* **Exercise goal**
Each record is to be copied exactly, with its pictures left behind.

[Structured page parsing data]
╭──
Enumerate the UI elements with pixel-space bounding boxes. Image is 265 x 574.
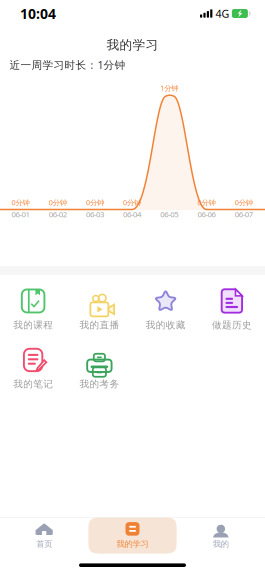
button[interactable]: 我的课程: [0, 284, 66, 336]
staticText: 我的直播: [79, 319, 119, 331]
staticText: 我的笔记: [13, 378, 53, 390]
staticText: 0分钟: [198, 198, 216, 208]
button[interactable]: 我的: [177, 518, 265, 554]
staticText: 1分钟: [160, 83, 178, 93]
button[interactable]: 做题历史: [199, 284, 265, 336]
staticText: 06-01: [12, 209, 30, 220]
staticText: 06-05: [160, 209, 178, 220]
button[interactable]: 我的直播: [66, 284, 132, 336]
staticText: 近一周学习时长：1分钟: [10, 58, 126, 72]
staticText: 我的学习: [106, 37, 158, 53]
staticText: 06-04: [123, 209, 141, 220]
staticText: 我的考务: [79, 378, 119, 390]
staticText: 4G: [215, 6, 229, 21]
staticText: 0分钟: [86, 198, 104, 208]
staticText: 0分钟: [49, 198, 67, 208]
staticText: 06-07: [235, 209, 253, 220]
staticText: 我的课程: [13, 319, 53, 331]
button[interactable]: 我的考务: [66, 343, 132, 395]
button[interactable]: 我的笔记: [0, 343, 66, 395]
staticText: 0分钟: [12, 198, 30, 208]
staticText: 我的学习: [116, 539, 148, 549]
staticText: 我的: [213, 539, 229, 549]
staticText: 首页: [36, 539, 52, 549]
staticText: 06-02: [49, 209, 67, 220]
staticText: 0分钟: [235, 198, 253, 208]
staticText: 10:04: [20, 4, 56, 23]
staticText: 0分钟: [123, 198, 141, 208]
staticText: 06-06: [198, 209, 216, 220]
button[interactable]: 我的收藏: [132, 284, 199, 336]
staticText: 做题历史: [212, 319, 252, 331]
staticText: 06-03: [86, 209, 104, 220]
staticText: 我的收藏: [146, 319, 186, 331]
button[interactable]: 我的学习: [88, 518, 177, 554]
button[interactable]: 首页: [0, 518, 88, 554]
╰──
* **Solution below**
Enumerate the UI elements with pixel-space bounding boxes. Image is 265 x 574.
button[interactable]: 我的课程: [0, 284, 66, 336]
staticText: 我的直播: [79, 319, 119, 331]
staticText: 我的笔记: [13, 378, 53, 390]
staticText: 0分钟: [198, 198, 216, 208]
button[interactable]: 我的: [177, 518, 265, 554]
staticText: 1分钟: [160, 83, 178, 93]
button[interactable]: 做题历史: [199, 284, 265, 336]
staticText: 06-01: [12, 209, 30, 220]
staticText: 06-05: [160, 209, 178, 220]
button[interactable]: 我的直播: [66, 284, 132, 336]
staticText: 近一周学习时长：1分钟: [10, 58, 126, 72]
staticText: 我的学习: [106, 37, 158, 53]
staticText: 06-04: [123, 209, 141, 220]
staticText: 我的考务: [79, 378, 119, 390]
staticText: 4G: [215, 6, 229, 21]
staticText: 0分钟: [86, 198, 104, 208]
staticText: 0分钟: [49, 198, 67, 208]
staticText: 06-07: [235, 209, 253, 220]
staticText: 我的课程: [13, 319, 53, 331]
button[interactable]: 我的考务: [66, 343, 132, 395]
button[interactable]: 我的笔记: [0, 343, 66, 395]
staticText: 0分钟: [12, 198, 30, 208]
staticText: 我的学习: [116, 539, 148, 549]
staticText: 我的: [213, 539, 229, 549]
staticText: 首页: [36, 539, 52, 549]
staticText: 06-02: [49, 209, 67, 220]
staticText: 0分钟: [235, 198, 253, 208]
staticText: 10:04: [20, 4, 56, 23]
staticText: 0分钟: [123, 198, 141, 208]
staticText: 06-06: [198, 209, 216, 220]
button[interactable]: 我的收藏: [132, 284, 199, 336]
staticText: 做题历史: [212, 319, 252, 331]
staticText: 06-03: [86, 209, 104, 220]
staticText: 我的收藏: [146, 319, 186, 331]
button[interactable]: 我的学习: [88, 518, 177, 554]
button[interactable]: 首页: [0, 518, 88, 554]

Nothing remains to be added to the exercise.